#### [What the task requires]
Extract all lines that hold "también" from the records below.

Saved entries:

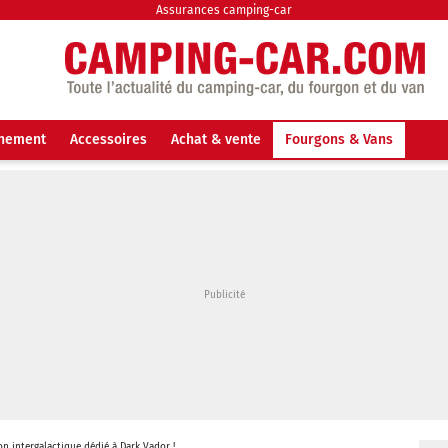
Assurances camping-car
nnement
Accessoires
Achat & vente
Fourgons & Vans
gon intergalactique dédié à Dark Vador !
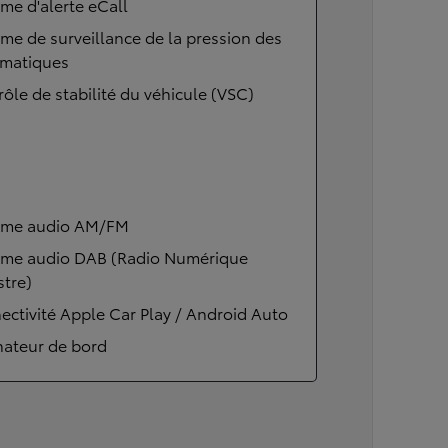
me d'alerte eCall
me de surveillance de la pression des
matiques
ôle de stabilité du véhicule (VSC)
ème audio AM/FM
ème audio DAB (Radio Numérique
stre)
ctivité Apple Car Play / Android Auto
nateur de bord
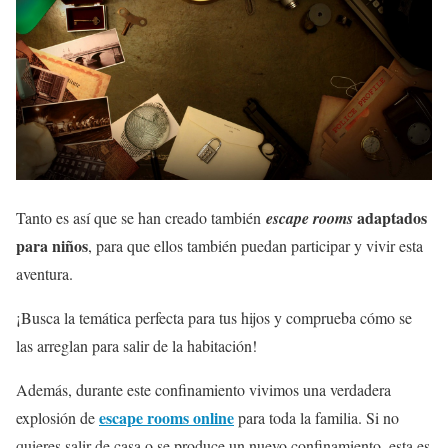
adaptados
Tanto es así que se han creado también
escape rooms
para niños
, para que ellos también puedan participar y vivir esta
aventura.
¡Busca la temática perfecta para tus hijos y comprueba cómo se
las arreglan para salir de la habitación!
Además, durante este confinamiento vivimos una verdadera
escape rooms online
explosión de
para toda la familia. Si no
quieres salir de casa o se produce un nuevo confinamiento, esta es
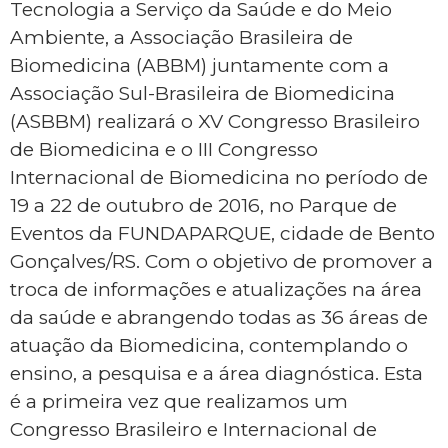
Tecnologia a Serviço da Saúde e do Meio
Ambiente, a Associação Brasileira de
Biomedicina (ABBM) juntamente com a
Associação Sul-Brasileira de Biomedicina
(ASBBM) realizará o XV Congresso Brasileiro
de Biomedicina e o III Congresso
Internacional de Biomedicina no período de
19 a 22 de outubro de 2016, no Parque de
Eventos da FUNDAPARQUE, cidade de Bento
Gonçalves/RS. Com o objetivo de promover a
troca de informações e atualizações na área
da saúde e abrangendo todas as 36 áreas de
atuação da Biomedicina, contemplando o
ensino, a pesquisa e a área diagnóstica. Esta
é a primeira vez que realizamos um
Congresso Brasileiro e Internacional de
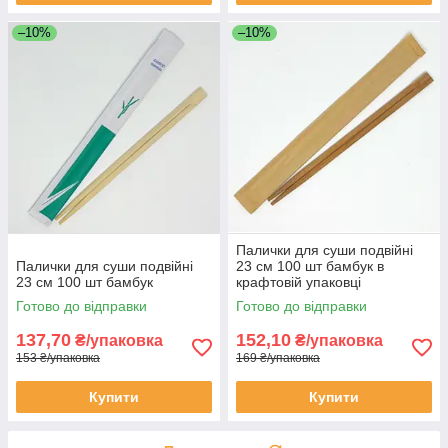
–10%
–10%
Палички для суши подвійні
Палички для суши подвійні
23 см 100 шт бамбук в
23 см 100 шт бамбук
крафтовій упаковці
Готово до відправки
Готово до відправки
137,70
152,10
₴/упаковка
₴/упаковка
153 ₴/упаковка
169 ₴/упаковка
Купити
Купити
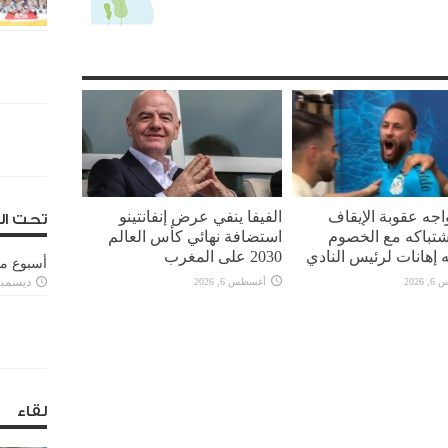
واجه عقوبة الإيقاف
الفيفا ينفي عرض إنفانتينو
تحت ال
تباكه مع الخصوم
استضافة نهائي كأس العالم
 إهانات لرئيس النادي
2030 على المغرب
أسبوع م
ديسمبر 11, 3
2026
أغسطس 6, 2026
لقاء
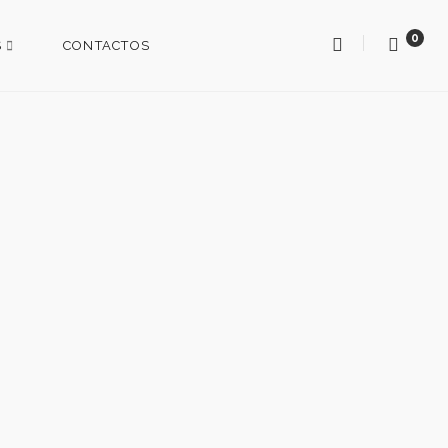
0
S
CONTACTOS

#### [Answer space]
Tanto es así que se han creado también
, para que ellos también puedan participar y vivir esta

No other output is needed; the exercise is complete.